Molte sono state infatti le manifestazioni di interesse per il gruppo alimentare italiano, come quelle di Granarolo e Ferrero. L’ingresso nell’arena di Lactalis, però, ha preoccupato il governo italiano, che ha deciso (in modo poco liberale) di entrare a sua volta in gioco a difesa dell'”italianità” del gruppo (che, in soldoni, significa andare incontro agli allevatori italiani, preoccupati che Lactalis possa costringere Parmalat a usare materia prima estera): l’intenzione era favorire la cordata italiana, organizzata da Intesa-SanPaolo, che pure era in trattativa con i tre fondi esteri per rilevare le loro azioni.
Grazie a questo risiko si è sviluppata nelle settimane passate una fiammata speculativa, che aveva, con buona probabilità, le spalle larghe proprio grazie a Lactalis, che si è dedicata al rastrellamento di azioni Parmalat, portando il titolo a sfiorare la soglia dei 2,8 euro nella giornata di giovedì, e 2,8 è proprio il prezzo offerto da Lactalis ai fondi esteri.
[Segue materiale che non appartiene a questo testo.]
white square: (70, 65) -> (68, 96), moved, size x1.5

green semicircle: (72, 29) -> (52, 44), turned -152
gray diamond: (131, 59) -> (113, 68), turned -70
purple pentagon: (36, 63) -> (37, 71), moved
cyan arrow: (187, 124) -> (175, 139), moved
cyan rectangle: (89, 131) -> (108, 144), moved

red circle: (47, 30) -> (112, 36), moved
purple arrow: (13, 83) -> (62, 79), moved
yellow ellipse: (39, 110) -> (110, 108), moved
L’intervento farraginoso del governo italiano ha spinto Lactalis a cambiare strategia: il gruppo francese è andato a vedere il bluff degli italiani, facendo un’offerta che i fondi esteri non potevano rifiutare e a cui gli italiani non potevano rispondere, poiché si trattava della solita cordata all’italiana, priva di capitali. Partita chiusa.
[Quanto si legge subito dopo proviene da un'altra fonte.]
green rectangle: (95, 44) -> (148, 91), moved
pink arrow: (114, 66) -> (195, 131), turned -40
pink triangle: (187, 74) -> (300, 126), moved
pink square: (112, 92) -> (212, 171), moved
L’interesse del mercato per Parmalat è quindi crollato, e il titolo ha perso quasi il 20% in tre sedute. Le vittime sono o saranno i piccoli azionisti, ovvero gli ex creditori che speravano che le sorti di Parmalat si risollevassero fino a ripagare almeno in parte ciò che hanno perduto: infatti, se la cordata italiana non rilancerà con una costosissima (e perciò implausibile) OPA, Lactalis vincerebbe la partita e le azioni rimanenti sul mercato rischierebbero di rimanere a livelli piuttosto bassi rispetto ai 2,8 euro pagati dai transalpini, poiché non sono più interessanti a fini di controllo; se invece il governo dovesse trovare una strada per escludere Lactalis, la palla passerebbe alla cordata italiana, che, priva di capitali e di concorrenti e “protetta” dal governo, finirebbe per chiedere e ottenere un prezzo inferiore, oppure, nel caso peggiore, fare un’offerta più alta utilizzando la leva, ovvero un debito, che verrà ripagato, ad operazione conclusa, con i soldi di Parmalat, che ne risulterebbe in sostanza impoverita, dimostrando ancora una volta povertà finanziaria, industriale e politica italiane.
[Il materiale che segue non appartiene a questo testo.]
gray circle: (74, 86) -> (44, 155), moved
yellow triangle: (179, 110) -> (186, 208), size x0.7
La battaglia per Parmalat si concluderà entro il 14 aprile, data dell’assemblea degli azionisti che rinnoverà il consiglio di amministrazione. Non si sa ancora con certezza chi vincerà, ma già pare evidente che sul campo di battaglia rimarranno i soliti piccoli azionisti. Forse l’azione del governo avrebbe dovuto puntare alla massimizzazione del valore dell’azienda, con l’obiettivo di tutelare non i soliti interessi corporativi, non i soliti salotti, bensì, per una volta, i piccoli azionisti, veri proprietari del “Gioiellino”, già truffati una volta da Calisto Tanzi e dalle autorità di vigilanza che non hanno vigilato. Intervenire adesso sembra semplicemente inutile e controproducente.